Example, it really does not help if the overall reported annual inflation rate is 3 percent but you choose to obtain hire purchase for a more luxurious car every year. Your monthly commitment will increase, hence the income increment is quickly negated in this case. Then again, a vehicle is still a liability instead of an asset, we are knew that. Not a very smart money decision in personal finance. You will run into money issues and financial difficulty sooner or later if you persist with this lifestyle.
In a nutshell, personal inflation rate largely depends on the type and amount of your expenditure. Live modestly is my motto. I could have easily upgraded to a smartphone, just for the pleasure of it but no thanks, unless my good old Nokia stupid phone goes kaput, I do not think I need a new handset for now 🙂

12 thoughts on “Personal Inflation Rate”

  1. Yea, Wilson I got what you mean 🙂 It’s a “don’t know what I don’t know” scenario. Which is ok, even I have a lot to return. But don’t let Analysis Paralysis get in the way – means, too much learning until fail to take action.

    Take some action to apply what you learn and see it works. Start small though. Small victories will build confidence as you progress. THAT itself, is a learning experience.

    Yes, you ask, I reply, no problems. Although sometimes it takes a while if I am on other projects.

  2. Hi Wilson..the very basics…
    1. Learn about the foundation of investing. Example, no one, I mean, not even fund manager can guarantee you any return. If you are subscribed to my newsletter, that’s a good start to be slowly be surely financially literate 🙂
    2. Beware of your sales charge. If you invest in equity fund with 6% sales charge, you already “lose” RM 60 out of RM 1000 invested instantly. Take this into account, and not what your UTC show you with all the marketing brochure, etc.
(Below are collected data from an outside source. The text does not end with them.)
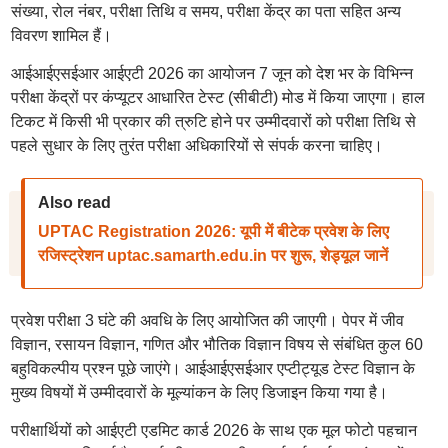
संख्या, रोल नंबर, परीक्षा तिथि व समय, परीक्षा केंद्र का पता सहित अन्य
विवरण शामिल हैं।
आईआईएसईआर आईएटी 2026 का आयोजन 7 जून को देश भर के विभिन्न
परीक्षा केंद्रों पर कंप्यूटर आधारित टेस्ट (सीबीटी) मोड में किया जाएगा। हाल
टिकट में किसी भी प्रकार की त्रुटि होने पर उम्मीदवारों को परीक्षा तिथि से
पहले सुधार के लिए तुरंत परीक्षा अधिकारियों से संपर्क करना चाहिए।
Also read
UPTAC Registration 2026: यूपी में बीटेक प्रवेश के लिए
रजिस्ट्रेशन uptac.samarth.edu.in पर शुरू, शेड्यूल जानें
प्रवेश परीक्षा 3 घंटे की अवधि के लिए आयोजित की जाएगी। पेपर में जीव
विज्ञान, रसायन विज्ञान, गणित और भौतिक विज्ञान विषय से संबंधित कुल 60
बहुविकल्पीय प्रश्न पूछे जाएंगे। आईआईएसईआर एप्टीट्यूड टेस्ट विज्ञान के
मुख्य विषयों में उम्मीदवारों के मूल्यांकन के लिए डिजाइन किया गया है।
परीक्षार्थियों को आईएटी एडमिट कार्ड 2026 के साथ एक मूल फोटो पहचान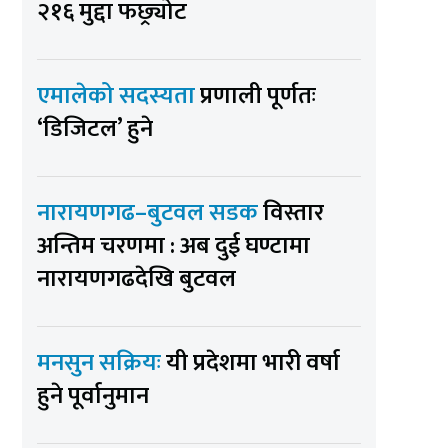
२१६ मुद्दा फछ्र्योट
एमालेको सदस्यता
प्रणाली पूर्णतः
‘डिजिटल’ हुने
नारायणगढ–बुटवल सडक
विस्तार
अन्तिम चरणमा : अब दुई घण्टामा
नारायणगढदेखि बुटवल
मनसुन सक्रियः
यी प्रदेशमा भारी वर्षा
हुने पूर्वानुमान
Good UTC will tell you this anyway.
    3. Here’s some homework – know the difference between equity/balanced/bond funds.
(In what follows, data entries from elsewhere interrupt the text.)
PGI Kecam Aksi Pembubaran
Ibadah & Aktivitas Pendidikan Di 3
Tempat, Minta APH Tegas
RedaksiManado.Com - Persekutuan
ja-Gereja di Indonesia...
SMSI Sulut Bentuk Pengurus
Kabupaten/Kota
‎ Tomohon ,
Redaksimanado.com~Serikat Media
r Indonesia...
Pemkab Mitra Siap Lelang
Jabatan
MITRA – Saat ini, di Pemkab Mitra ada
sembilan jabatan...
    I’ll be happy to answer your further queries here 🙂

    p/s – in any investment, the most risky part is not knowing about what you invest in. The inherent risk in the investment itself only comes second.

    1. Hi LCF,

      Thanks for the tips !! I may as well aware of the 1st and 2nd point, for the 3rd point ; do you mean that equity tend to be more aggressive because most of the fund invested in stock market. While balanced fund 50% in stock market 50% in bond fund, and for bond it tend to be more conservative and low volatility, am I right?

      I heard many investor talking about “you have to know what you’re investing”, the problem is “I don’t know what else do I need to know”. What I mean is you don’t really know are yourself really did enough homework for that investment. Hope you get what i mean (-_-;)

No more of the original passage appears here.